(Records from a collection)
_ _ _
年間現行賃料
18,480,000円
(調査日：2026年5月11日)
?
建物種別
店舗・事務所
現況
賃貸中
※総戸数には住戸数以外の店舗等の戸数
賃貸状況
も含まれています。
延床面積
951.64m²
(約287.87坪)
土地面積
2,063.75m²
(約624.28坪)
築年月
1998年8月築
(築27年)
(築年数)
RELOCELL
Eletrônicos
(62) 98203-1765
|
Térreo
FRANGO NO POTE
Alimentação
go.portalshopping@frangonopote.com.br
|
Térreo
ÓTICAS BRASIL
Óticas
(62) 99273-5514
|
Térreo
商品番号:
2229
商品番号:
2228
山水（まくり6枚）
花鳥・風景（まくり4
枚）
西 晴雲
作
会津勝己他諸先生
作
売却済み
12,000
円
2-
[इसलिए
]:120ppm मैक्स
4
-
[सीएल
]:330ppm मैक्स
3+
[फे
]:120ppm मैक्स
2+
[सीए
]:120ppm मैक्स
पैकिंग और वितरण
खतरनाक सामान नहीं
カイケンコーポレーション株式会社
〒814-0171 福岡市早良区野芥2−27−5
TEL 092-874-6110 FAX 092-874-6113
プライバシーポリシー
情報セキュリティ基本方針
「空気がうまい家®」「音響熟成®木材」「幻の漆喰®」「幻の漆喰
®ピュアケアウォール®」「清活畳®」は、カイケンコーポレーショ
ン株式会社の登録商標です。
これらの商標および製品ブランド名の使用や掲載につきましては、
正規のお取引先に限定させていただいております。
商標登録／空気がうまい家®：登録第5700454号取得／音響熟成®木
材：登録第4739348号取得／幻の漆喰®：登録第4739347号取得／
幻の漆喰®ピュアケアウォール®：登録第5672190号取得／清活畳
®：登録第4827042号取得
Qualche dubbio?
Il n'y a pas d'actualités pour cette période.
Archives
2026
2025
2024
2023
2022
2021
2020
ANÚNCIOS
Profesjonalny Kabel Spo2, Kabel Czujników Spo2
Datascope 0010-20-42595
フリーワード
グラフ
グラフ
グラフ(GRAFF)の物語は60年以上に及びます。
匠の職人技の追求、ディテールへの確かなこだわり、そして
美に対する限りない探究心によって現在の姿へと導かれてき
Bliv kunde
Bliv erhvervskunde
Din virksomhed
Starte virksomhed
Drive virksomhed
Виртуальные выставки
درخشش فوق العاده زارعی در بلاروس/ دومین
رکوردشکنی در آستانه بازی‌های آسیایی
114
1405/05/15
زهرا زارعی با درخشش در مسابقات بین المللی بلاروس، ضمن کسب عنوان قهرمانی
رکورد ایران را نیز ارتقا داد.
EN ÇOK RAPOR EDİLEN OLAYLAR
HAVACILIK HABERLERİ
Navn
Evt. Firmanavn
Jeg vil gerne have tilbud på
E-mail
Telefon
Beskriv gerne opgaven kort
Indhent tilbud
_ _ _
_Exercise brief_.
Repeat the data word for word. Leave nothing out.

_Solution to the problem_.
年間現行賃料
18,480,000円
(調査日：2026年5月11日)
?
建物種別
店舗・事務所
現況
賃貸中
※総戸数には住戸数以外の店舗等の戸数
賃貸状況
も含まれています。
延床面積
951.64m²
(約287.87坪)
土地面積
2,063.75m²
(約624.28坪)
築年月
1998年8月築
(築27年)
(築年数)
RELOCELL
Eletrônicos
(62) 98203-1765
|
Térreo
FRANGO NO POTE
Alimentação
go.portalshopping@frangonopote.com.br
|
Térreo
ÓTICAS BRASIL
Óticas
(62) 99273-5514
|
Térreo
商品番号:
2229
商品番号:
2228
山水（まくり6枚）
花鳥・風景（まくり4
枚）
西 晴雲
作
会津勝己他諸先生
作
売却済み
12,000
円
2-
[इसलिए
]:120ppm मैक्स
4
-
[सीएल
]:330ppm मैक्स
3+
[फे
]:120ppm मैक्स
2+
[सीए
]:120ppm मैक्स
पैकिंग और वितरण
खतरनाक सामान नहीं
カイケンコーポレーション株式会社
〒814-0171 福岡市早良区野芥2−27−5
TEL 092-874-6110 FAX 092-874-6113
プライバシーポリシー
情報セキュリティ基本方針
「空気がうまい家®」「音響熟成®木材」「幻の漆喰®」「幻の漆喰
®ピュアケアウォール®」「清活畳®」は、カイケンコーポレーショ
ン株式会社の登録商標です。
これらの商標および製品ブランド名の使用や掲載につきましては、
正規のお取引先に限定させていただいております。
商標登録／空気がうまい家®：登録第5700454号取得／音響熟成®木
材：登録第4739348号取得／幻の漆喰®：登録第4739347号取得／
幻の漆喰®ピュアケアウォール®：登録第5672190号取得／清活畳
®：登録第4827042号取得
Qualche dubbio?
Il n'y a pas d'actualités pour cette période.
Archives
2026
2025
2024
2023
2022
2021
2020
ANÚNCIOS
Profesjonalny Kabel Spo2, Kabel Czujników Spo2
Datascope 0010-20-42595
フリーワード
グラフ
グラフ
グラフ(GRAFF)の物語は60年以上に及びます。
匠の職人技の追求、ディテールへの確かなこだわり、そして
美に対する限りない探究心によって現在の姿へと導かれてき
Bliv kunde
Bliv erhvervskunde
Din virksomhed
Starte virksomhed
Drive virksomhed
Виртуальные выставки
درخشش فوق العاده زارعی در بلاروس/ دومین
رکوردشکنی در آستانه بازی‌های آسیایی
114
1405/05/15
زهرا زارعی با درخشش در مسابقات بین المللی بلاروس، ضمن کسب عنوان قهرمانی
رکورد ایران را نیز ارتقا داد.
EN ÇOK RAPOR EDİLEN OLAYLAR
HAVACILIK HABERLERİ
Navn
Evt. Firmanavn
Jeg vil gerne have tilbud på
E-mail
Telefon
Beskriv gerne opgaven kort
Indhent tilbud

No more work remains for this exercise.